A barber at work in his demolished shop in Harsud on Saturday. — Photo by A.M. Faruqui

HARSUD (MADHYA PRADESH), JULY 10. A large number of residents in this town, which will get submerged by the backwaters of the Indira Sagar dam on Narmada, are still holding their ground and are in no hurry to leave.

The monsoon rain is yet to lash this part of Madhya Pradesh as is normal around this time of the year. The prolonged dry spell during the initial monsoon phase has come as a respite for the people here but the cloud formation since yesterday has finally started ringing the alarm bells.

The official deadline for vacating the town ended on June 30. However, people are still busy supervising the labourers engaged in demolishing their homes.
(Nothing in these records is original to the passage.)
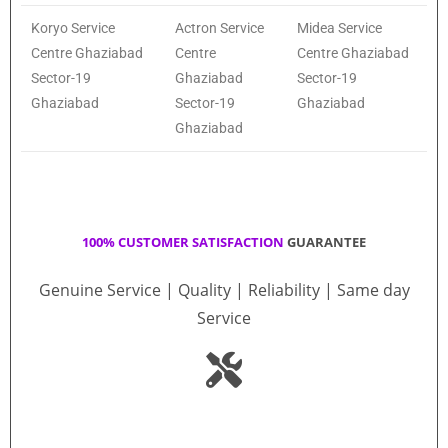
Koryo Service
Actron Service
Midea Service
Centre Ghaziabad
Centre
Centre Ghaziabad
Sector-19
Ghaziabad
Sector-19
Ghaziabad
Sector-19
Ghaziabad
Ghaziabad
100% CUSTOMER SATISFACTION
GUARANTEE
Genuine Service | Quality | Reliability | Same day
Service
G.P. Dubey, who has lived in his double-story mansion near the Badali road junction, was busy mopping the floor of the temple he had built in his house when this correspondent met him. Mr. Dubey said that he would like to "serve" the family deity till the last moment and join his sons at New Harsud only after the waters of the Kalimachak river rose.

Many residents said they were not only sad because they were being uprooted from their homes but also because the old temples, mosques and dargahs that had symbolised their faith and belief were getting submerged. The temple of Lord Shiva at Saraswati Kund was a temple that dated back to 1100 A.D.
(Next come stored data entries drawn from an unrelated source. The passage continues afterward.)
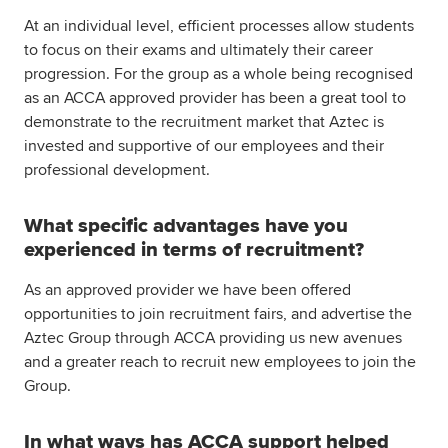
At an individual level, efficient processes allow students
to focus on their exams and ultimately their career
progression. For the group as a whole being recognised
as an ACCA approved provider has been a great tool to
demonstrate to the recruitment market that Aztec is
invested and supportive of our employees and their
professional development.
What specific advantages have you
experienced in terms of recruitment?
As an approved provider we have been offered
opportunities to join recruitment fairs, and advertise the
Aztec Group through ACCA providing us new avenues
and a greater reach to recruit new employees to join the
Group.
In what ways has ACCA support helped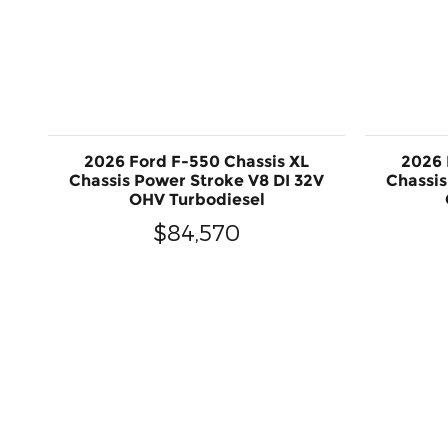
2026 Ford F-550 Chassis XL
2026 
Chassis Power Stroke V8 DI 32V
Chassis
OHV Turbodiesel
$84,570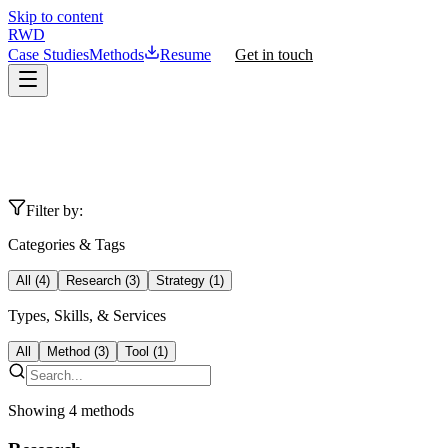
Skip to content
RWD
Case Studies
Methods
Resume
Get in touch
Filter by:
Categories & Tags
All (
4
)
Research
(
3
)
Strategy
(
1
)
Types, Skills, & Services
All
Method
(
3
)
Tool
(
1
)
Showing
4
methods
The Harsud railway station, falling on the Itarsi-Mumbai trunk route, has been abandoned. In the main town, there was plenty of activity but one saw tension in the faces of passersby. The congested lanes overflowed with the debris and wreckage of the abandoned houses. Houses were being pulled down. The tractor-trolleys and trucks were being loaded with the retrieved bricks, iron and wood for being transported elsewhere.

It is a different story for those running the tractor-trolleys and heavy-duty lorries from Harsud to New Harsud at Channera village because they are the ones doing a roaring business.

The Additional District Magistrate of Khandwa, who was supervising the rehabilitation at Channera said: "All of us should thank the weather Gods for the prolonged dry spell because otherwise all the relief and rehabilitation work would have come to a halt."